There are sound biological reasons that the famous unconscious violinist (fuv) is a distinct, living, human being from the person that finds themselves attached to the fuv.
But that in no way changes the question of whether said fuv has any right to use anyone else’s body as a life support system for nine seconds let alone nine months.
of course it does. Society has an interest in protecting the lives of its citizens. The Supreme Court itself recognized the compelling interest of the State to protect human life (and potential human life) in Roe. So if a fetus is a human being, and the State has an interest in protecting that life, then it can legally prevent someone taking actions to cause the death of that fetus. The Court in Roe balanced that State interest against the rights of a woman and ended up with a compromise that the State’s interest was only sufficient to overcome a woman’s personal autonomy over her own body after viability of the fetus. But whether you agree with that ruling or not, it was kind of an arbitrary line to draw by the court. It could have just as easily stated that the State’s compelling interest in protecting the life of the fetus extended to conception.

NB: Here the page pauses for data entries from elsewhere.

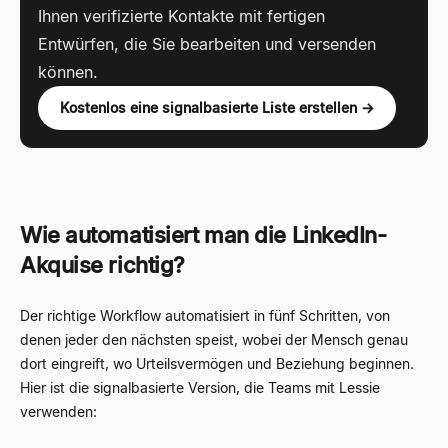
Ihnen verifizierte Kontakte mit fertigen
Entwürfen, die Sie bearbeiten und versenden
können.
Kostenlos eine signalbasierte Liste erstellen →
Wie automatisiert man die LinkedIn-
Akquise richtig?
Der richtige Workflow automatisiert in fünf Schritten, von
denen jeder den nächsten speist, wobei der Mensch genau
dort eingreift, wo Urteilsvermögen und Beziehung beginnen.
Hier ist die signalbasierte Version, die Teams mit Lessie
verwenden: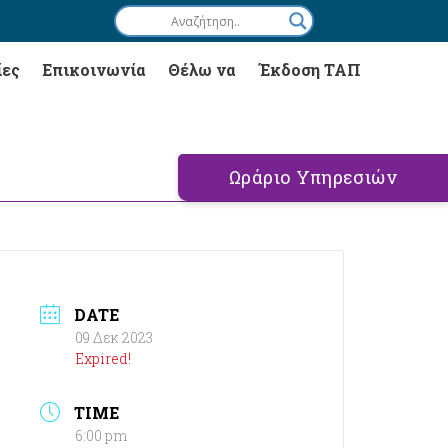
ίες
Επικοινωνία
Θέλω να
Έκδοση ΤΑΠ
Ωράριο Υπηρεσιών
DATE
09 Δεκ 2023
Expired!
TIME
6:00 pm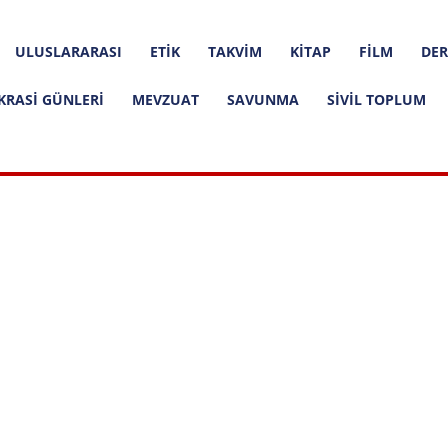
ULUSLARARASI
ETIK
TAKVIM
KITAP
FILM
DER
KRASI GÜNLERI
MEVZUAT
SAVUNMA
SIVIL TOPLUM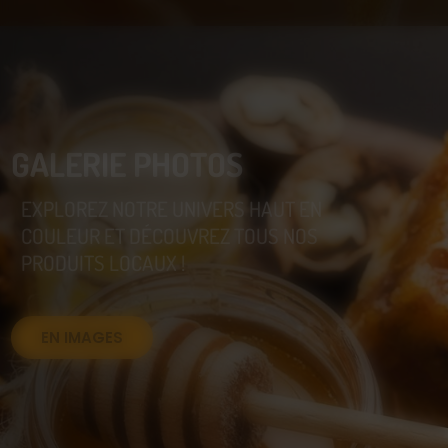
GALERIE PHOTOS
EXPLOREZ NOTRE UNIVERS HAUT EN
COULEUR ET DÉCOUVREZ TOUS NOS
PRODUITS LOCAUX !
EN IMAGES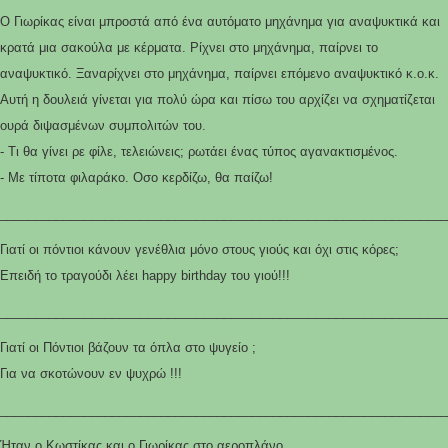
Ο Γιωρίκας είναι μπροστά από ένα αυτόματο μηχάνημα για αναψυκτικά και
κρατά μια σακούλα με κέρματα. Ρίχνει στο μηχάνημα, παίρνει το
αναψυκτικό. Ξαναρίχνει στο μηχάνημα, παίρνει επόμενο αναψυκτικό κ.ο.κ.
Αυτή η δουλειά γίνεται για πολύ ώρα και πίσω του αρχίζει να σχηματίζεται
ουρά διψασμένων συμπολιτών του.
- Τι θα γίνει ρε φίλε, τελειώνεις; ρωτάει ένας τύπος αγανακτισμένος.
- Με τίποτα φιλαράκο. Οσο κερδίζω, θα παίζω!
________________________________________________________________
Γιατί οι πόντιοι κάνουν γενέθλια μόνο στους γιούς και όχι στις κόρες;
Επειδή το τραγούδι λέει happy birthday του γιού!!!
________________________________________________________________
Γιατί οι Πόντιοι βάζουν τα όπλα στο ψυγείο ;
Για να σκοτώνουν εν ψυχρώ !!!
________________________________________________________________
Ήταν ο Κωστίκας και ο Γιωρίκας στο αεροπλάνο.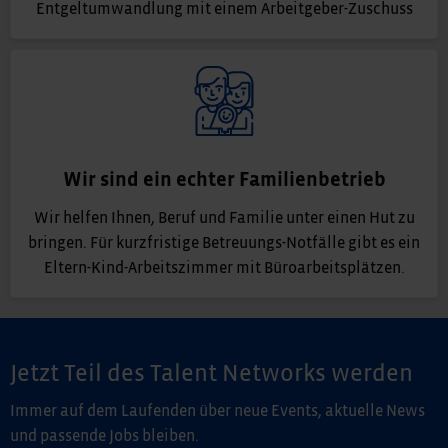
Entgeltumwandlung mit einem Arbeitgeber-Zuschuss
Wir sind ein echter Familienbetrieb
Wir helfen Ihnen, Beruf und Familie unter einen Hut zu
bringen. Für kurzfristige Betreuungs-Notfälle gibt es ein
Eltern-Kind-Arbeitszimmer mit Büroarbeitsplätzen.
Jetzt Teil des Talent Networks werden
Immer auf dem Laufenden über neue Events, aktuelle News
und passende Jobs bleiben.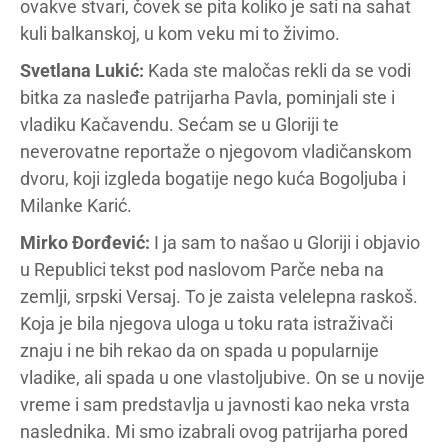
ovakve stvari, čovek se pita koliko je sati na sahat
kuli balkanskoj, u kom veku mi to živimo.
Svetlana Lukić:
Kada ste maločas rekli da se vodi
bitka za nasleđe patrijarha Pavla, pominjali ste i
vladiku Kačavendu. Sećam se u Gloriji te
neverovatne reportaže o njegovom vladičanskom
dvoru, koji izgleda bogatije nego kuća Bogoljuba i
Milanke Karić.
Mirko Đorđević:
I ja sam to našao u Gloriji i objavio
u Republici tekst pod naslovom Parče neba na
zemlji, srpski Versaj. To je zaista velelepna raskoš.
Koja je bila njegova uloga u toku rata istraživači
znaju i ne bih rekao da on spada u popularnije
vladike, ali spada u one vlastoljubive. On se u novije
vreme i sam predstavlja u javnosti kao neka vrsta
naslednika. Mi smo izabrali ovog patrijarha pored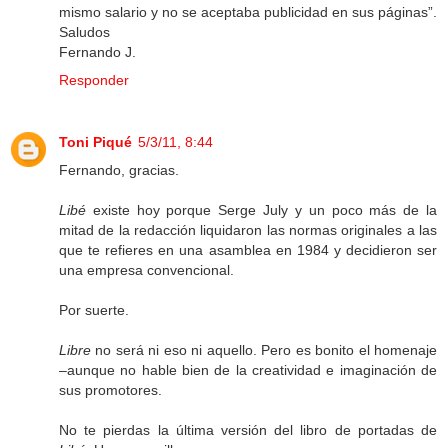
mismo salario y no se aceptaba publicidad en sus páginas”.
Saludos
Fernando J.
Responder
Toni Piqué
5/3/11, 8:44
Fernando, gracias.
Libé
existe hoy porque Serge July y un poco más de la
mitad de la redacción liquidaron las normas originales a las
que te refieres en una asamblea en 1984 y decidieron ser
una empresa convencional.
Por suerte.
Libre
no será ni eso ni aquello. Pero es bonito el homenaje
–aunque no hable bien de la creatividad e imaginación de
sus promotores.
No te pierdas la última versión del libro de portadas de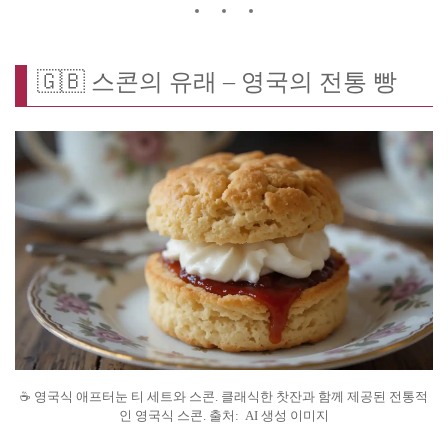
🇬🇧 스콘의 유래 – 영국의 전통 빵
☕ 영국식 애프터눈 티 세트와 스콘. 클래식한 찻잔과 함께 제공된 전통적
인 영국식 스콘. 출처: AI 생성 이미지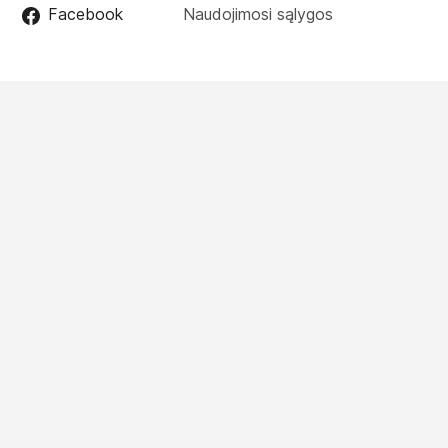
Facebook
Naudojimosi sąlygos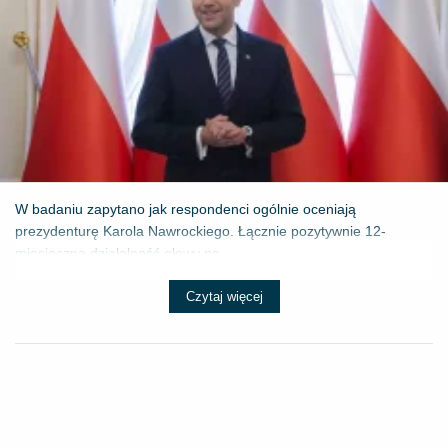
W badaniu zapytano jak respondenci ogólnie oceniają
prezydenturę Karola Nawrockiego. Łącznie pozytywnie 12-
miesięczną działalność głowy pa...
Czytaj więcej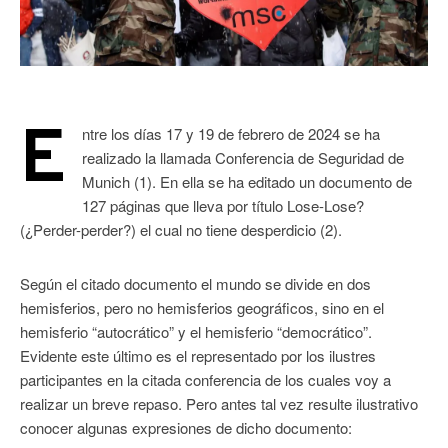
E
ntre los días 17 y 19 de febrero de 2024 se ha
realizado la llamada Conferencia de Seguridad de
Munich (1). En ella se ha editado un documento de
127 páginas que lleva por título Lose-Lose?
(¿Perder-perder?) el cual no tiene desperdicio (2).
Según el citado documento el mundo se divide en dos
hemisferios, pero no hemisferios geográficos, sino en el
hemisferio “autocrático” y el hemisferio “democrático”.
Evidente este último es el representado por los ilustres
participantes en la citada conferencia de los cuales voy a
realizar un breve repaso. Pero antes tal vez resulte ilustrativo
conocer algunas expresiones de dicho documento: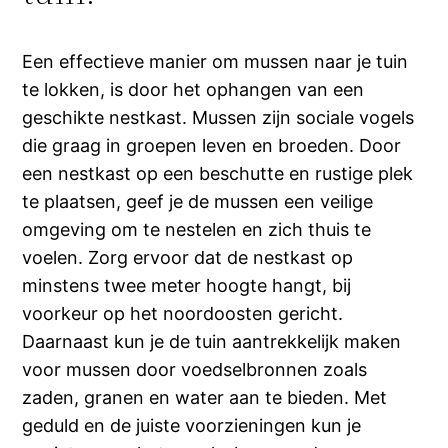
Een effectieve manier om mussen naar je tuin
te lokken, is door het ophangen van een
geschikte nestkast. Mussen zijn sociale vogels
die graag in groepen leven en broeden. Door
een nestkast op een beschutte en rustige plek
te plaatsen, geef je de mussen een veilige
omgeving om te nestelen en zich thuis te
voelen. Zorg ervoor dat de nestkast op
minstens twee meter hoogte hangt, bij
voorkeur op het noordoosten gericht.
Daarnaast kun je de tuin aantrekkelijk maken
voor mussen door voedselbronnen zoals
zaden, granen en water aan te bieden. Met
geduld en de juiste voorzieningen kun je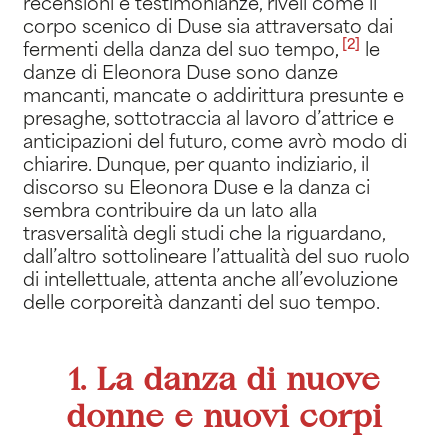
recensioni e testimonianze, riveli come il
corpo scenico di Duse sia attraversato dai
[2]
fermenti della danza del suo tempo
,
le
danze di Eleonora Duse sono danze
mancanti, mancate o addirittura presunte e
presaghe, sottotraccia al lavoro d’attrice e
anticipazioni del futuro, come avrò modo di
chiarire. Dunque, per quanto indiziario, il
discorso su Eleonora Duse e la danza ci
sembra contribuire da un lato alla
trasversalità degli studi che la riguardano,
dall’altro sottolineare l’attualità del suo ruolo
di intellettuale, attenta anche all’evoluzione
delle corporeità danzanti del suo tempo.
1. La danza di nuove
donne e nuovi corpi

But if the fetus is not considered a living human being, there would be no basis (or at least no compelling basis) for the State to be able to prevent abortion. The outlawing of abortion could not stand legal muster without at least that implicit acknowledgement.
Again I ask: At what point do you consider the embryo to be an actual human being and separate from the mother? “Some say…” is probably not acceptable, btw.
Interesting, this, between the notification and the first sentence, appears to be a response to me. And no, the Supreme Court itself did not recognized the compelling interest of the State to protect human life in Roe that would allow the state to compel a born human being to be a biological dialysis ‘machine’ to another born human being.
Are you ever going to address Thomson’s Violinist?